The Joint Commission on Accreditation of Hospitals has established strict rules and requirements on how a hospital is to keep, maintain, and preserve records safely.  Periodic reviews of medical charts for deficiencies, inconsistencies, and alterations are conducted by this group.

7. Credentials Committee

This committee reviews the qualifications of all doctors, who apply for staff privileges.  While hospitals are not generally liable for what an independent doctor does in each case, the hospital does have an obligation to be sure the doctor is qualified to exercise the privileges accorded him or her and to check his or her performance periodically.  If the records of the Credentials Committee indicate the doctor was not qualified to treat your client, the hospital may also be liable for the injuries sustained by your client.

8. Quality Assurance Committee

Once a doctor is admitted to the hospital staff, his or her performance is monitored.  If your client was a victim of malpractice, it can be assumed, the case was discussed by this committee.  You may also find this doctor was in trouble with the credentials committee before, for the same type of malpractice.
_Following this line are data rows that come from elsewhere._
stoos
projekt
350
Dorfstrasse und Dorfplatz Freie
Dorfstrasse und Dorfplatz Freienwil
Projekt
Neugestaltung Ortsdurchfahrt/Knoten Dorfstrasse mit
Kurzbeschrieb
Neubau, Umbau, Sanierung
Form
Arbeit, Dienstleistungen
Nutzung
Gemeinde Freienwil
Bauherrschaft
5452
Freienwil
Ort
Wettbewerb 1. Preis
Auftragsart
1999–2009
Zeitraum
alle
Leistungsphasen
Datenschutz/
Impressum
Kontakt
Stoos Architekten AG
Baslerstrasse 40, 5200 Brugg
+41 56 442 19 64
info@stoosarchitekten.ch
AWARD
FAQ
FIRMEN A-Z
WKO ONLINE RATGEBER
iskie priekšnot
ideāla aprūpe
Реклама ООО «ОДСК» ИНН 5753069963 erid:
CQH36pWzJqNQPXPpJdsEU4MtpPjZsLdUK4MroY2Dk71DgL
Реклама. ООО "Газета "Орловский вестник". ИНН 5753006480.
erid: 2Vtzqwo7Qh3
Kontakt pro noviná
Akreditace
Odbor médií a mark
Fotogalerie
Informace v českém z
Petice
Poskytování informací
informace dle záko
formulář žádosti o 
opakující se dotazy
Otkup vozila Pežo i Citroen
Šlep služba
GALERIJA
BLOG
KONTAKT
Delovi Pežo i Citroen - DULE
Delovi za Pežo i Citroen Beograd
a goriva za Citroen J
9. Medical Staff/Department Meetings

In smaller hospitals, the medical staff meets periodically to discuss cases.  In larger hospitals, departmental meetings are held for the same purpose.  In either case, minutes are written and maintained as permanent records.
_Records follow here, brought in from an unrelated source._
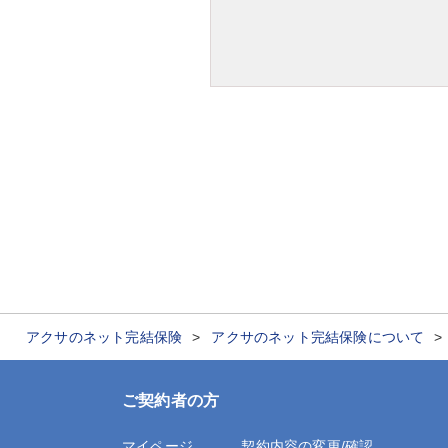
アクサのネット完結保険
アクサのネット完結保険について
ご契約者の方
マイページ
契約内容の変更/確認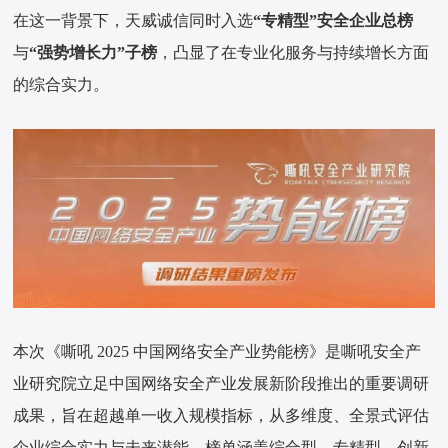
在这一背景下，天威诚信同时入选
“专精型”安全企业总榜
与
“强势增长力”子榜
，凸显了在专业化服务与持续增长方面
的综合实力。
本次《嘶吼 2025 中国网络安全产业势能榜》是嘶吼安全产
业研究院立足中国网络安全产业发展新阶段推出的重要调研
成果，旨在超越单一收入规模指标，从多维度、全景式评估
企业综合实力与未来潜能。榜单涵盖综合型、专精型、创新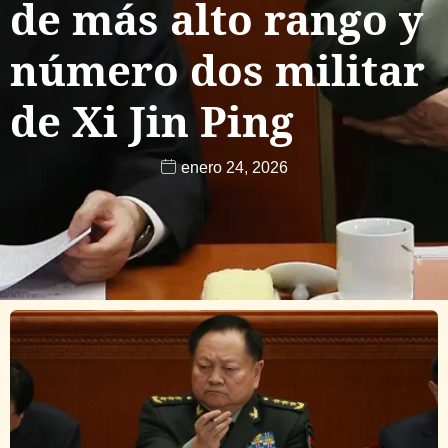
de más alto rango y
número dos militar
de Xi Jin Ping
enero 24, 2026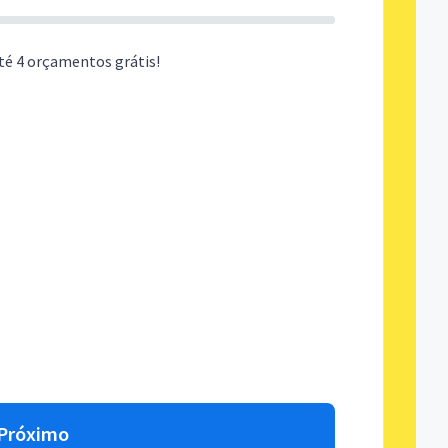
té 4 orçamentos grátis!
Próximo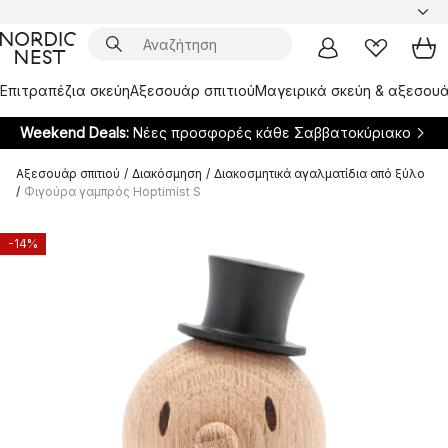
Επιτραπέζια σκεύη
Αξεσουάρ σπιτιού
Μαγειρικά σκεύη & αξεσουά
Weekend Deals:
Νέες προσφορές κάθε Σαββατοκύριακο
Αξεσουάρ σπιτιού
/
Διακόσμηση
/
Διακοσμητικά αγαλματίδια από ξύλο
/
Φιγούρα γαμπρός Hoptimist S
-14%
These are only a few of the many internal hospital records, which may contain valuable information.  In order to encourage hospital staffs to improve patient care, and to protect doctors who serve on committees from reprisal, most states have passed laws making some of these internal records secret.  Laws vary from state to state.  In some states, you cannot obtain access to them, for any reason.  In other states, some or all of them may be available; if you can convince a Judge they contain information essential to your case.